In both the Nokwane and Malkerns cases, some of the families claimed to have been allocated the land by a chief through the process of kukhonta, and others said that they had a verbal agreement with a previous owner of the land to live there. In both cases, the residents went through a protracted court process, which ultimately ended in their evictions and the demolition of their homes as they were unable to provide any formal proof of security of tenure.
International human rights standards are unequivocal: protection from forced evictions is available to all, even to those without a legally recognized right to the house or land that they occupy. Further, the UN Committee on Economic, Social and Cultural Rights in its General Comment 7 stresses that even when an eviction is considered justified, “it should be carried out in strict compliance with the relevant provisions of international human rights law and in accordance with the general principles of reasonableness and proportionality”.
According to international human rights law as outlined in General Comment 7, the threshold for lawful evictions includes seven elements: genuine consultation; adequate and reasonable notice; information on the proposed eviction; government officials to be present during evictions; evictions not to take place in bad weather or during the night; provision of legal remedies; and provision of legal aid. The Committee also emphasizes in General Comment 7 that no one should be rendered homeless or vulnerable to other human rights violations as a result of an eviction.
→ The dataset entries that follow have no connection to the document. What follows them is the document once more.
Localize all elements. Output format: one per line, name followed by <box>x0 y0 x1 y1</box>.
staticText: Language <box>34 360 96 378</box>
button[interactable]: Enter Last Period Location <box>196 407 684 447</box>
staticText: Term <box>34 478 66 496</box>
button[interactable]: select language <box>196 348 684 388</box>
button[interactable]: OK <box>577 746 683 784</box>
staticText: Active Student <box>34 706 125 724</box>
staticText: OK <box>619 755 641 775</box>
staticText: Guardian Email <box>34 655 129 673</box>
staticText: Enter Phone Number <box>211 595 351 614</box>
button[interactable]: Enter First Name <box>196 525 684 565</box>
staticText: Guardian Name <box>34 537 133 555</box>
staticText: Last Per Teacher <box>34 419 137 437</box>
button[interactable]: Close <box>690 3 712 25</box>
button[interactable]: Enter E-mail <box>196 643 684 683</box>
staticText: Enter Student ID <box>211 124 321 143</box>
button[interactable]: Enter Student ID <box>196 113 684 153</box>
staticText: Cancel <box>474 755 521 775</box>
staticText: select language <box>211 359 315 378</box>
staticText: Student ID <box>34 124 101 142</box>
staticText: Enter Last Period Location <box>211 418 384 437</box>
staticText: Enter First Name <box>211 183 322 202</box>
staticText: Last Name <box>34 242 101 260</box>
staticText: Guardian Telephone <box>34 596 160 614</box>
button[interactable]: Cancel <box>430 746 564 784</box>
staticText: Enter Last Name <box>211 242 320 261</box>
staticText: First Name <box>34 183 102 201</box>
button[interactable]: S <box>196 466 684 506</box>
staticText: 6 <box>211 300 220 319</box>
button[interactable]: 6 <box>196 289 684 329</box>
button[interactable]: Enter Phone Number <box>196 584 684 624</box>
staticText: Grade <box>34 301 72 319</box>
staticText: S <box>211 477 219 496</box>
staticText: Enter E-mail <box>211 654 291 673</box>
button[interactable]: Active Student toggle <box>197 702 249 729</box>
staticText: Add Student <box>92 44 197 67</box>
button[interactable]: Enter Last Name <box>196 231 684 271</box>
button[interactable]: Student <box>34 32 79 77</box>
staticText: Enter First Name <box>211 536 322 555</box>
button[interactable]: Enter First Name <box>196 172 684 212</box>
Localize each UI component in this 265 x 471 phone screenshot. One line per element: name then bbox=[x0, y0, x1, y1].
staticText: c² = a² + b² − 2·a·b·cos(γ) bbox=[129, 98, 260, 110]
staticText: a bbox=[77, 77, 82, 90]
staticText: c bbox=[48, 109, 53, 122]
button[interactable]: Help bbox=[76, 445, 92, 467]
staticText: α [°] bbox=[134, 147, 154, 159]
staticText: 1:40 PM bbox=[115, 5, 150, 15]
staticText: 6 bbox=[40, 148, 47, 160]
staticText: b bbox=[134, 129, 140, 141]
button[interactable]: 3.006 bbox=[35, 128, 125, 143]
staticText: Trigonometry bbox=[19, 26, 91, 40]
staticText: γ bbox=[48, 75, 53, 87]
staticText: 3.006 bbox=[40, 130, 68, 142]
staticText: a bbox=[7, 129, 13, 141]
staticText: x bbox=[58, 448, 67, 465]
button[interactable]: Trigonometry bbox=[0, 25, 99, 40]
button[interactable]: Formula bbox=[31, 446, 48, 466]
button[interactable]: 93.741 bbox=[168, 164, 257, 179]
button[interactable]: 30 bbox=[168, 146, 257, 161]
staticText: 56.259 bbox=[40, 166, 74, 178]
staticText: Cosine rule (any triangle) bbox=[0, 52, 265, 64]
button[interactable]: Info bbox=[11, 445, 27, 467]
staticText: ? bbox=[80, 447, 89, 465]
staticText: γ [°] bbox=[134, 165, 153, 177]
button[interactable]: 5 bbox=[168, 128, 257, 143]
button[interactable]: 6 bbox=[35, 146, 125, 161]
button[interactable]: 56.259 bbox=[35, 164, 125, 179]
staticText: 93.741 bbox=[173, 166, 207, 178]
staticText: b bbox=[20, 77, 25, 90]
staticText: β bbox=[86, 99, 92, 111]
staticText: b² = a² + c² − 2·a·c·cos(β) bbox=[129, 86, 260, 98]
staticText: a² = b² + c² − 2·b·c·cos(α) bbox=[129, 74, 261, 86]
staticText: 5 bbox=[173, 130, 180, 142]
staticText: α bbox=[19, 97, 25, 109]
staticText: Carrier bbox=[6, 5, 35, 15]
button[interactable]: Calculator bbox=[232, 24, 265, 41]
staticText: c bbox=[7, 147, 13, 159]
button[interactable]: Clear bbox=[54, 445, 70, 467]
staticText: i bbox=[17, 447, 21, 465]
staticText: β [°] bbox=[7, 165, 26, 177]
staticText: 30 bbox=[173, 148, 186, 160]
By then, Amnesty International made recommendations which included that:
• The Prime Minister to declare a nationwide moratorium on all evictions until adequate legal and procedural safeguards are in place to ensure that all evictions comply with international and regional human rights standards. This should include a public announcement and immediate measures that the government should take to ensure that those under threat of eviction are protected.
• The Prime Minister to immediately provide reparations for forcibly evicted families in the Malkerns and Nokwane. Such reparation should include adequate alternative housing for those rendered homeless, rehabilitation, compensation for all losses and guarantees of non-repetition.
• Immediately after national elections the Attorney General to begin the process of drafting legislation which explicitly prohibits forced evictions in all circumstances and sets out safeguards that must be strictly followed before any eviction is carried out. This law should be in strict compliance with Eswatini’s Constitution and international and regional human rights law and standards, including in respect of the provision of effective remedies. Linked to this process, the Attorney General should expedite the finalization of the land policy and bill and ensure they are compatible with international human rights obligations arising from the right to adequate housing.